UPDATE: This bill failed to pass during the 114th Congressional Session running from January 3, 2015 to January 3, 2017.  Therefore, this bill has died and would need to be reintroduced to be considered and voted on.

(09/08/2015)

South Carolina has issued a revenue ruling stating that a tax lien filed by the South Carolina Department of Revenue expires 10 years after it is filed with a clerk of court or register of deeds. Upon expiration, the tax lien is no longer enforceable in any manner and is no longer an encumbrance on any property of the affected taxpayer.(Revenue Ruling 15-6, South Carolina Department of Revenue, June 25, 2015)

(08/24/2015)

South Carolina has enacted a bill authorizing the Department of Revenue (DOR) to create a tax amnesty period during which penalties and interest, or a portion of them, will be waived for taxpayers that voluntarily file and pay all taxes owed. Amnesty will be granted to taxpayers who:

 

  • request an amnesty form and voluntarily file all delinquent tax returns and pay in full all taxes due;
  • voluntarily file an amended tax return to correct an incorrect or insufficient original return and pay all taxes due; or
  • voluntarily pay in full all previously assessed tax liabilities due within an extended amnesty period as determined by the department. The department may set up installment agreements so long as all taxes are paid within this period.

 

A taxpayer who has an appeal pending with respect to an assessment will be able to participate in the amnesty program if the taxpayer pays all taxes owed. A taxpayer who is the subject of a state tax-related criminal investigation or criminal prosecution will not be eligible to participate in the program. If the DOR establishes an amnesty period, it must notify the South Carolina General Assembly of the amnesty period at least 60 days before the start of the amnesty period. An administrative fee of 5% must be reimbursed to the department on the total amount collected under amnesty.  Any overdue tax debt, as defined in Section 12-55-30, remaining unpaid may have imposed on it at the department's discretion an additional ten percent collection assistance fee.
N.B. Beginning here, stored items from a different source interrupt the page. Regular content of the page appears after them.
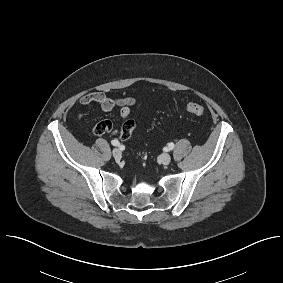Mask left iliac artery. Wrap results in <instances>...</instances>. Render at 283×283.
<instances>
[{
    "label": "left iliac artery",
    "instance_id": "obj_1",
    "mask_svg": "<svg viewBox=\"0 0 283 283\" xmlns=\"http://www.w3.org/2000/svg\"><path fill=\"white\" fill-rule=\"evenodd\" d=\"M174 146H175L174 143L171 142V143L168 144V149L172 150L174 148Z\"/></svg>",
    "mask_w": 283,
    "mask_h": 283
}]
</instances>
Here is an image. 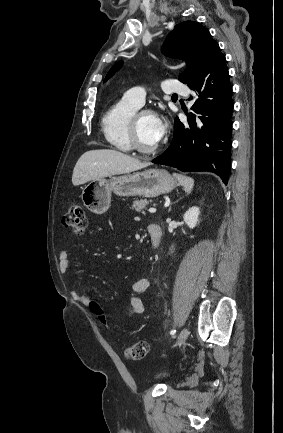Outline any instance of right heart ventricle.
<instances>
[{
	"label": "right heart ventricle",
	"instance_id": "e07e8e85",
	"mask_svg": "<svg viewBox=\"0 0 283 433\" xmlns=\"http://www.w3.org/2000/svg\"><path fill=\"white\" fill-rule=\"evenodd\" d=\"M138 108L127 99L122 98L102 116L103 135L113 148L122 152L131 150L130 122Z\"/></svg>",
	"mask_w": 283,
	"mask_h": 433
}]
</instances>
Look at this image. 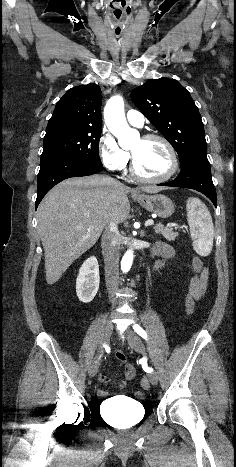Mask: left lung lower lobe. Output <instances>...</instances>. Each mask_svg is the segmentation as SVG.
Instances as JSON below:
<instances>
[{"instance_id":"1","label":"left lung lower lobe","mask_w":236,"mask_h":467,"mask_svg":"<svg viewBox=\"0 0 236 467\" xmlns=\"http://www.w3.org/2000/svg\"><path fill=\"white\" fill-rule=\"evenodd\" d=\"M159 185L197 190L206 195L217 206L216 190L206 154L198 155L182 166V170L175 180Z\"/></svg>"}]
</instances>
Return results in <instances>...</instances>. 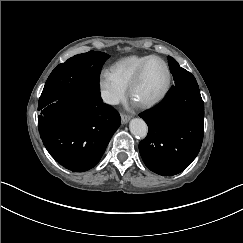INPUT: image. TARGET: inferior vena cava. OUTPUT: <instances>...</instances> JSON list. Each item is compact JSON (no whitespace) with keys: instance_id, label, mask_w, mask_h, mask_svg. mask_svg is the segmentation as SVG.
<instances>
[{"instance_id":"1","label":"inferior vena cava","mask_w":243,"mask_h":243,"mask_svg":"<svg viewBox=\"0 0 243 243\" xmlns=\"http://www.w3.org/2000/svg\"><path fill=\"white\" fill-rule=\"evenodd\" d=\"M101 95H102L104 102H106L108 104H112V105L119 104V99L114 94H112L110 91L104 90L101 92Z\"/></svg>"}]
</instances>
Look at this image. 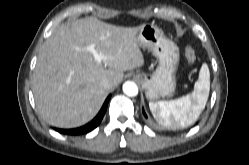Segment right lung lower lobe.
Instances as JSON below:
<instances>
[{"mask_svg":"<svg viewBox=\"0 0 249 165\" xmlns=\"http://www.w3.org/2000/svg\"><path fill=\"white\" fill-rule=\"evenodd\" d=\"M110 97H111L110 95L107 97L98 115L88 124L75 129H55V130L58 131L59 133L67 135H80L92 131L100 124L101 120L103 119Z\"/></svg>","mask_w":249,"mask_h":165,"instance_id":"98d812e1","label":"right lung lower lobe"}]
</instances>
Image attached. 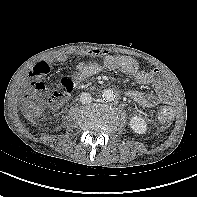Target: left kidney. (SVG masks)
I'll list each match as a JSON object with an SVG mask.
<instances>
[{"mask_svg": "<svg viewBox=\"0 0 197 197\" xmlns=\"http://www.w3.org/2000/svg\"><path fill=\"white\" fill-rule=\"evenodd\" d=\"M130 127L138 134H144L147 131V123L140 115H134L130 119Z\"/></svg>", "mask_w": 197, "mask_h": 197, "instance_id": "obj_1", "label": "left kidney"}]
</instances>
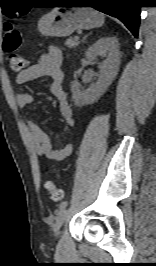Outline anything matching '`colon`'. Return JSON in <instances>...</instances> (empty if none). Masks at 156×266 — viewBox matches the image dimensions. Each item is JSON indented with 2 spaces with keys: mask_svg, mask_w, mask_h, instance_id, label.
I'll list each match as a JSON object with an SVG mask.
<instances>
[{
  "mask_svg": "<svg viewBox=\"0 0 156 266\" xmlns=\"http://www.w3.org/2000/svg\"><path fill=\"white\" fill-rule=\"evenodd\" d=\"M24 15V13H20ZM22 36L20 31L14 26L8 24L5 27V36L3 40V48L8 55V63L12 71L22 72L26 67V59L15 53V51L21 46ZM48 196L54 201H60L63 197L62 191L57 188L56 184L52 180H46L44 183Z\"/></svg>",
  "mask_w": 156,
  "mask_h": 266,
  "instance_id": "obj_1",
  "label": "colon"
}]
</instances>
This collection assistance fee initially may be imposed on any overdue tax debt at the close of the extended amnesty period as prescribed by the department. This additional collection assistance fee only may be imposed for a period of one year after the close of the extended amnesty period. (S.B. 526, Laws 2015, effective June 8, 2015)

(06/23/2015)

On March 10, 2015, a bipartisan group of senators introduced the Marketplace Fairness Act of 2015. Similar legislation – the Marketplace Fairness Act of 2013 – was previously introduced in February 2013 and passed by the Senate on May 6, 2013. That legislation failed to be enacted. If passed, the Marketplace Fairness Act of 2015 would authorize states meeting certain requirements to require remote sellers that do not meet a "small seller exception" to collect their state and local sales and use taxes. For more information on the previous legislation, visit Federal Government Introduces New Remote Seller Bill. (Marketplace Fairness Act of 2015, March 10, 2015)

 

UPDATE: This bill failed to pass during the 114th Congressional Session running from January 3, 2015 to January 3, 2017.  Therefore, this bill has died and would need to be reintroduced to be considered and voted on.